Cúpula do Congresso em Alerta
Aliados dos líderes legislativos, Hugo Motta (Republicanos-PB) e Davi Alcolumbre (União-AP), afirmam que o Congresso já está em movimento para derrubar o veto que o presidente Luiz Inácio Lula da Silva (PT) deve impor ao projeto da dosimetria. Essa proposta, aprovada pelo Legislativo no final de 2025, visa beneficiar condenados por ataques golpistas. A articulação dos parlamentares indica que estão confiantes em reunir o número necessário de votos para reverter essa decisão.

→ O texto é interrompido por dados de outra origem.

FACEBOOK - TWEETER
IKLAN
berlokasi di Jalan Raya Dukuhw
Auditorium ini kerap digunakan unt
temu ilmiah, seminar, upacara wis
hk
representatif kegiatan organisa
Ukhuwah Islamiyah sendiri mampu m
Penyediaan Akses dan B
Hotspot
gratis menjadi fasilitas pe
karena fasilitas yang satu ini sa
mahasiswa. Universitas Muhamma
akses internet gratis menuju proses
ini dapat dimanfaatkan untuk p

O desdobramento da situação é reforçado pela expectativa de que Lula formalize seu veto durante um ato que marca os três anos de episódios antidemocráticos, programado para esta quinta-feira. Essa possibilidade reacende as tensões entre o Executivo e o Legislativo, especialmente na Câmara, onde a proposta contou com um suporte considerável, superando 300 votos a favor.
Expectativas e Consequências Políticas
Embora a cúpula do Congresso esteja mobilizada, a ausência de Motta e Alcolumbre no evento do governo é vista como uma estratégia de cautela, onde se evita uma adesão explícita ao gesto simbólico do governo. A postura ressoa uma resistência implícita, sem potencializar um confronto aberto. Para o presidente do PP, Ciro Nogueira (PI), aliado próximo a Motta, o cenário é claro: “Temos votos suficientes para derrubar o veto, que será visto como uma afronta ao Legislativo”, afirmou.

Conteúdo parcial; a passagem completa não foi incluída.